Bestowing more responsibility
We all want to see our mentees grow, improve, and build skills. Each mentee’s journey or trajectory will be different, making it a challenge for you to know when to back off and give them more opportunities and responsibility. Remember the driving-a-car analogy used in the SyBBURE’s Mentoring Philosophy section? The process of going from driving the car yourself to letting the student drive the car alone may be clear, but the timing of each step needs thought and intentionality on your part.
If you reconsider that analogy, you may realize that to go from you driving and demonstrating to allowing them to drive in a controlled environment with you in the car requires you to trust them. You may be able to test their knowledge on paper before you let them get behind the wheel, but unless you spend the time to devise other intermediate steps to judge their hand-eye coordination, observation skills, and mental sharpness for quick decision-making, you have to trust them and give them room to fail.
This is no different than in the lab. You might see signs of capability and skill, but when a student hasn’t done the exact work you want them to do, you only have limited data to use to judge whether they are ready to progress. What complicates this further is that some students will rise to a big challenge (but not a lesser one) and others may be intimidated by it to the point of inaction.
So, how much responsibility do you give a student and when? The best approach is a scientific one.
Make observations about how your mentee works. Do they make task lists for themselves or do they need your help? Do they come with insights into their own problems or do they expect you to have all the answers?
Try different approaches and see how they respond. If you give them a small, tangential project, can they juggle it with their other work? If you give them a very specific question to answer versus something more vague, which do they work harder to answer?
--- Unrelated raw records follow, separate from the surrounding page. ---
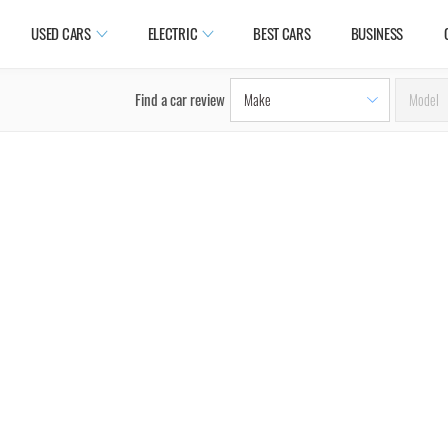
USED CARS
ELECTRIC
BEST CARS
BUSINESS
Find a car review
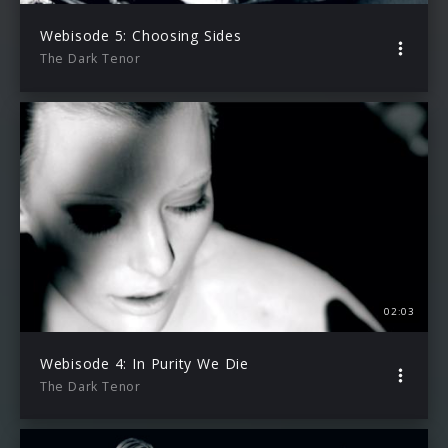
Webisode 5: Choosing Sides
The Dark Tenor
02:03
Webisode 4: In Purity We Die
The Dark Tenor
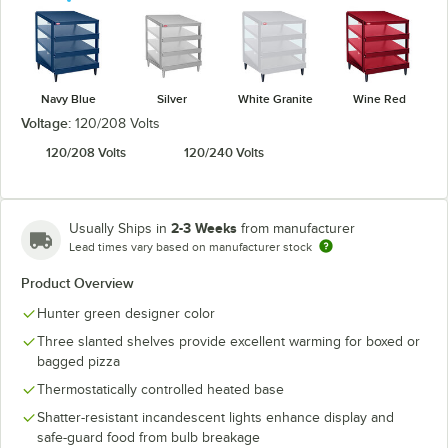
Navy Blue
Silver
White Granite
Wine Red
Voltage:
120/208 Volts
120/208 Volts
120/240 Volts
2-3 Weeks
Usually Ships in
from manufacturer
Lead times vary based on manufacturer stock
Product Overview
Hunter green designer color
Three slanted shelves provide excellent warming for boxed or
bagged pizza
Thermostatically controlled heated base
Shatter-resistant incandescent lights enhance display and
safe-guard food from bulb breakage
Ask them for examples from other situations to give insights regarding the level of responsibility they need, want, or wish to have. Some students may know exactly how they work and the level of responsibility for which they are ready. Others may require you to tease the same information out from the examples a student can provide.
In a limited sense, compare to other mentees you’ve had but be cautious as no two people are the same. Do they take to work like a past student did? Maybe they will also follow a similar trajectory of growth.
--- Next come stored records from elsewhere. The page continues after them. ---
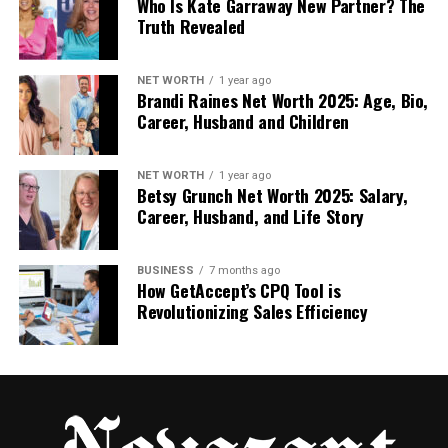
Once inside, you can pick what you want to
Who Is Kate Garraway New Partner? The
Truth Revealed
learn—like a famous bridge or a digital
system breakdown.
NET WORTH
1 year ago
Brandi Raines Net Worth 2025: Age, Bio,
You’ll see visual content, short guides, and
Career, Husband and Children
real examples that explain how things were
designed and why they work.
NET WORTH
1 year ago
Betsy Grunch Net Worth 2025: Salary,
Everything is stored in the cloud, so you can
Career, Husband, and Life Story
use the platform on your phone, tablet, or
computer from anywhere.
BUSINESS
7 months ago
How GetAccept’s CPQ Tool is
Revolutionizing Sales Efficiency
It’s a simple tool—but very powerful for anyone who
wants to learn and grow.
Who Should Use Structurespy
Com?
Ask yourself what you have to lose. Identify what can go wrong and then proceed with this insight.
Overall, it rarely hurts to try to give your mentee more responsibility especially if you can do so on a low risk project. Trying it out on this low risk project may give you data to support allowing more responsibility on a riskier project. This is often why you see those learning to drive practicing on cars that are not the nicest—less risk. Mitigate your risks and give the student the opportunity to grow in responsibility. This is the crux of the research experience and will allow your young researcher to build confidence and determine whether research is for them.